Como Aleu me había dicho antes, había una trampilla al final que daba al establo. Al salir lo primero que sentí fue el frío helado y el hedor a estiércol. Los caballos, acomodados en sus respectivos corrales se estremecieron, pero no llegaron a escandalizarse. Aleu me estaba esperando con la cabeza pegada al gran portón, espiando con un solo ojo por la rendija de en medio. Yo me arrastré junto a ella y también me acerqué para poder ver lo que pasaba.

En la casa, las luces estaban encendidas, los hombres —no pude ver cuantos eran en total— se apiñaban en torno a la propiedad, con numerosos sabuesos retenidos por correas y con hocicos hundidos en la nieve. Los cazadores, naturalmente, iban bien armados con rifles y escopetas. La señora Barbara Blair estaba hablando con ellos, y por sus gestos y su voz ella sonaba realmente molesta por tal numerosa intrusión.

Una voz en mi cabeza preguntó si acaso ella estaría al tanto de la más que posible condición de su hija.

—Están adentro —susurró Aleu, como si yo no estuviera viendo lo mismo que ella—. Mamá está hablando con ellos, creo. ¿Quiénes son?

De repente, el ladrido de uno de los perros rompiendo la noche nos tomó por sorpresa. Caí hacia atrás y arranqué a Aleu lejos del portón. Los perros ladraron enfurecidos, pero tardé unos segundos en comprender que esa furia no iba dirigida hacia nosotros, sino a alguien en la casa.

Me congelé. Alguien allí adentro se había transformado.

Comprendí que nos estaban ganando tiempo para poder huir, pero no encontré la fuerza para levantarme y hacer algo al respecto.
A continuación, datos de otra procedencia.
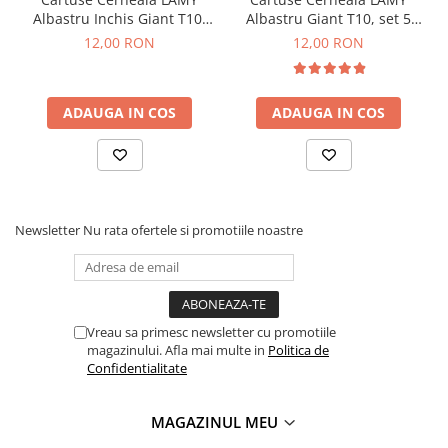
Albastru Inchis Giant T10,
Albastru Giant T10, set 5
set 5 buc
buc
12,00 RON
12,00 RON
ADAUGA IN COS
ADAUGA IN COS
Newsletter
Nu rata ofertele si promotiile noastre
Vreau sa primesc newsletter cu promotiile
magazinului. Afla mai multe in
Politica de
Confidentialitate
MAGAZINUL MEU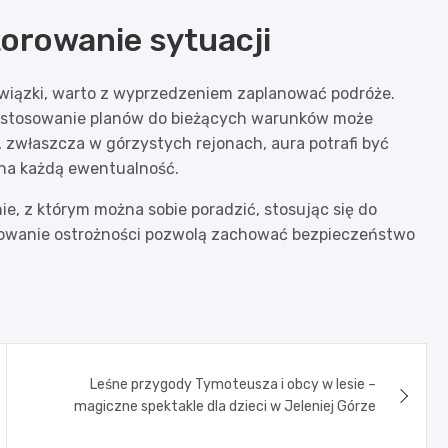
orowanie sytuacji
wiązki, warto z wyprzedzeniem zaplanować podróże.
stosowanie planów do bieżących warunków może
 zwłaszcza w górzystych rejonach, aura potrafi być
na każdą ewentualność.
 z którym można sobie poradzić, stosując się do
howanie ostrożności pozwolą zachować bezpieczeństwo
Leśne przygody Tymoteusza i obcy w lesie –
magiczne spektakle dla dzieci w Jeleniej Górze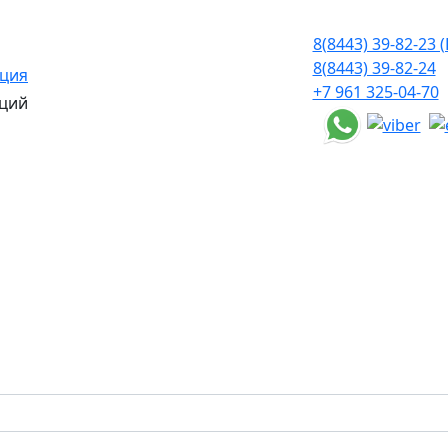
8(8443) 39-82-23 (
8(8443) 39-82-24
ация
+7 961 325-04-70
ций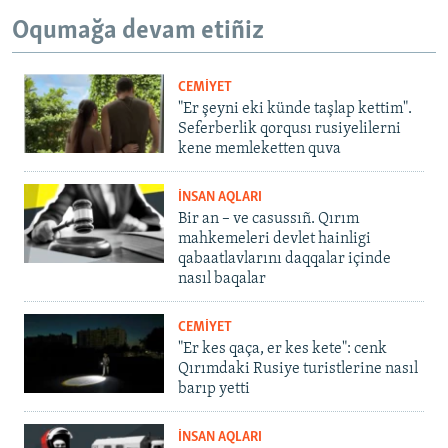
Oqumağa devam etiñiz
CEMİYET
"Er şeyni eki künde taşlap kettim".
Seferberlik qorqusı rusiyelilerni
kene memleketten quva
İNSAN AQLARI
Bir an – ve casussıñ. Qırım
mahkemeleri devlet hainligi
qabaatlavlarını daqqalar içinde
nasıl baqalar
CEMİYET
"Er kes qaça, er kes kete": cenk
Qırımdaki Rusiye turistlerine nasıl
barıp yetti
İNSAN AQLARI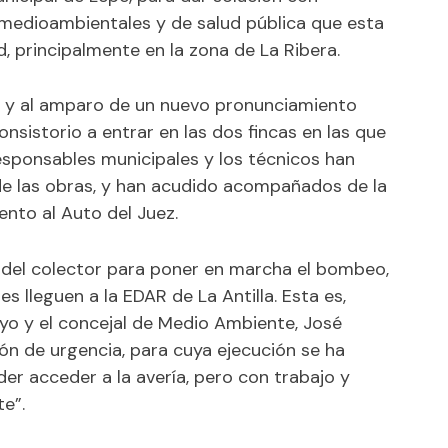
 medioambientales y de salud pública que esta
d, principalmente en la zona de La Ribera.
s, y al amparo de un nuevo pronunciamiento
Consistorio a entrar en las dos fincas en las que
responsables municipales y los técnicos han
de las obras, y han acudido acompañados de la
ento al Auto del Juez.
n del colector para poner en marcha el bombeo,
es lleguen a la EDAR de La Antilla. Esta es,
ayo y el concejal de Medio Ambiente, José
ón de urgencia, para cuya ejecución se ha
der acceder a la avería, pero con trabajo y
e”.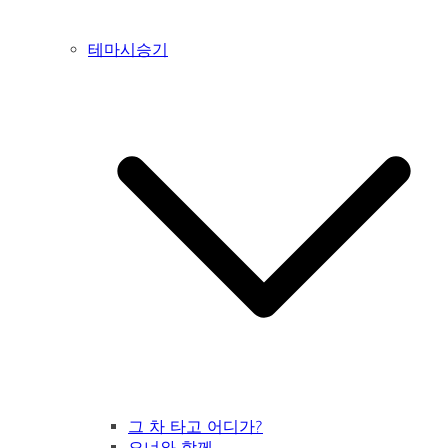
테마시승기
그 차 타고 어디가?
오너와 함께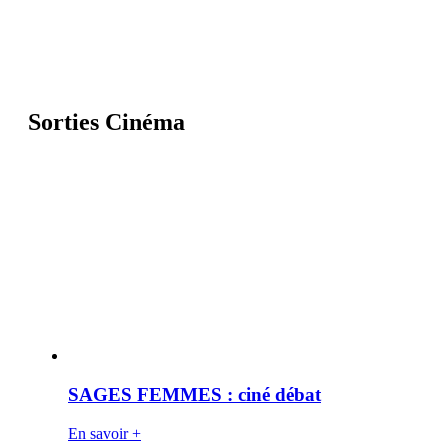
Sorties Cinéma
SAGES FEMMES : ciné débat
En savoir +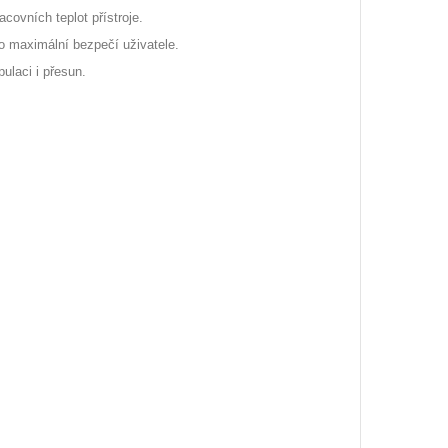
covních teplot přístroje.
o maximální bezpečí uživatele.
ulaci i přesun.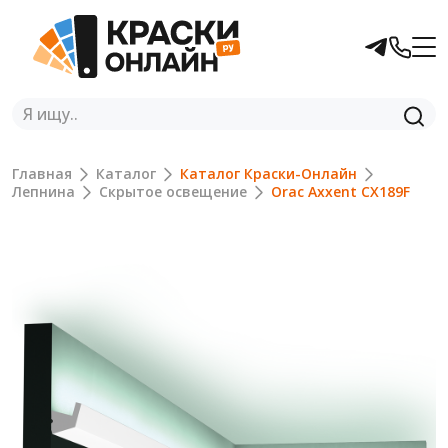
Главная
Каталог
Каталог Краски-Онлайн
Лепнина
Скрытое освещение
Orac Axxent CX189F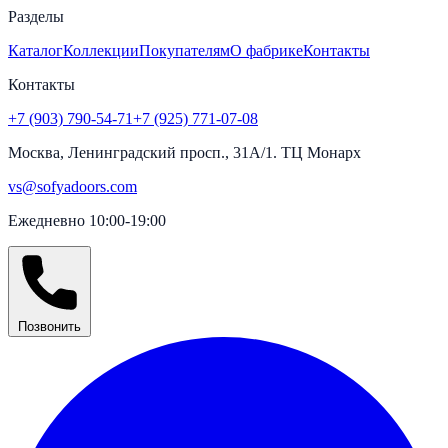
Разделы
Каталог
Коллекции
Покупателям
О фабрике
Контакты
Контакты
+7 (903) 790-54-71
+7 (925) 771-07-08
Москва, Ленинградский просп., 31А/1. ТЦ Монарх
vs@sofyadoors.com
Ежедневно 10:00-19:00
Позвонить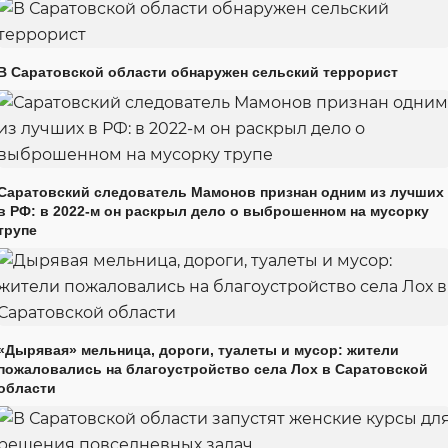
В Саратовской области обнаружен сельский террорист
Саратовский следователь Мамонов признан одним из лучших
в РФ: в 2022-м он раскрыл дело о выброшенном на мусорку
трупе
«Дырявая» мельница, дороги, туалеты и мусор: жители
пожаловались на благоустройство села Лох в Саратовской
области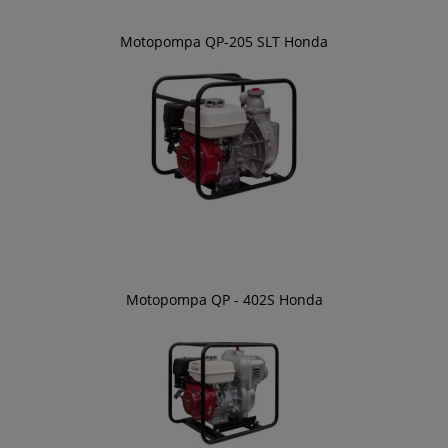
Motopompa QP-205 SLT Honda
Motopompa QP - 402S Honda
Escuché gritos de hombres, pasos fuertes entrando en la casa y el rugido feroz de un animal, uno que me perforó el alma. Los disparos empezaron a oírse también, como ecos. Las conté. Fueron cinco disparos. Cinco balas destinadas a derribar a Harold, un viejo oso polar en desventaja, atrapado en el sótano de una propiedad ajena, muriendo por alguien que no lo merecía.

Aleu jadeó aterrada, pero llegué a taparle la boca antes de que pudiera gritar. Había sentido su respiración agitada mientras pateaba y mordía, tratando de liberarse. Sin embargo, me mantuve firme.

Me levanté del suelo con ella a cuestas, aprovechando el bullicio en la casa. Miré a mí alrededor tratando de hallar algo que pudiera ayudarnos; fue entonces cuando vi la salida trasera del establo.

Le abrí el corral a uno de los caballos —era una yegua saludable de pelaje blanco y ojos negros como escarabajos—, la bestia trotó afuera y me apresuré a subir a la niña en su lomo. Un segundo después subí yo. Nunca había montado a caballo antes, por lo que fue difícil mantener el equilibrio.

Afuera, una mujer gritó. No supe decir si había sido Donna o la madre de Aleu, solo supe que le siguió otro par de disparos.

Uno, dos, tres.

Los perros aullaron, salvajes.

Otro disparo, y otro y otro.

Me estremecí y me limpié los ojos antes de espolear a la yegua que relinchó antes de despegar como un misil, arremetiendo con la puerta trasera del establo. Los perros ladraron, Aleu chilló, y el caballo se abrió paso entre la nieve, cabalgando hasta adentrarse en la mañana próxima y los bosques salvajes de Alaska.